A few nights ago I was watching hardball, and to my surprise Chris Matthews and his other guest allowed Ron Christie to get away with a comment that absolutely drives me crazy. The comment was to the effect of "Republicans stood by civil rights; it was southern democrats who fought the civil rights movement". While the statement is historically accurate, transform the party dynamics forty years to the present and it is a meaningless statement.
Appealing to historical party dynamics is pointless. Does it matter in today's dynamics that Senator John C Calhoun, the staunch states’ rights believer in nullification was a Democrat from South Carolina, or that President Lincoln a republican from Illinois issued the emancipation proclamation; freeing the slaves in those states in rebellion. If we jump forward to the turn of the 19th we see one of the most progressive Presidents in Theodore Roosevelt; President Roosevelt happened to be Republican. We look at William Jennings Bryan, Democratic Presidential hopeful who prosecuted the Scopes Trial (the right to teach evolution in school).
If we jump forward fifty years to a more recent era, we get Senator. Strom Thurmond the Democrat from South Carolina who led the fight to maintain the segregation of the Jim Crow South (Sen. Thurmond would later become a Republican). Republican President Dwight Eisenhower ordered the 101st Airborne to aid in the integration of the Little Rock, Arkansas school district; Governor Faubus of Arkansas was a Democrat. The infamous words "Segregation now, Segregation tomorrow, segregation forever" were uttered by Governor Wallace a democrat from Alabama. In 1988, former Klan leader David Duke from Louisiana tried to run as a Democratic presidential hopeful.

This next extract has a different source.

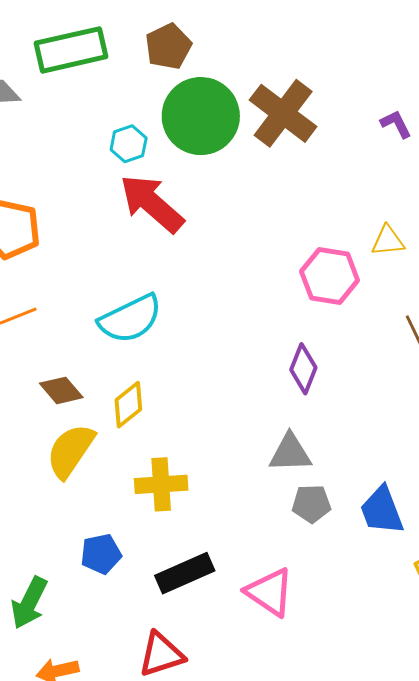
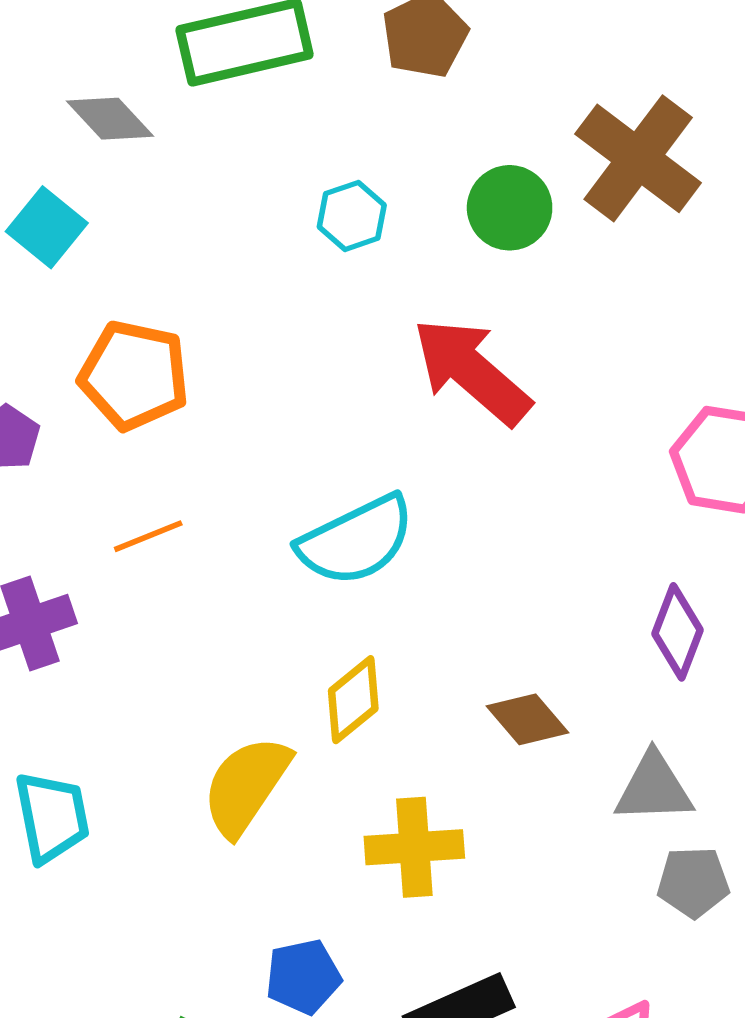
green circle: (201, 116) -> (510, 208), moved, size x0.6
red arrow: (152, 203) -> (472, 371), moved
brown diamond: (61, 390) -> (528, 719), moved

Fifty years ago a Democrat losing in the Deep South was unheard of, thirty years ago Republican Presidential hopeful Rick Perry was a Democrat in the Texas house.
As far as legislation is concerned, party dynamics change, the original party of States Rights is now considered the party of big business, while the party that freed the slaves and pushed the 15th Amendment, guaranteeing enfranchisement of at that time all male citizens regardless of race, now squares off against the Voter Rights Act of 1964. The party that broke the monopoly of Standard Oil, now tries to break unions. The sixteenth amendment, giving the federal government the ability to levy income taxes passed through a Republican controlled house, senate and white house. The landmark cases of the Civil Rights era passed through the Warren Court; Chief Justice Earl Warren was appointed by a Republican president.
When you examine the history of the two major parties in American politics and examine the current discourse of party politics you are baffled. I cannot count the times I've said "can you believe that guy was a democrat, or a republican". The dynamic changes as party politics evolve. For that very reason, Ron Christie's comment was a futile attempt to play to a historical ignorance and the fact that the comment wasn't addressed bothers the historian in me.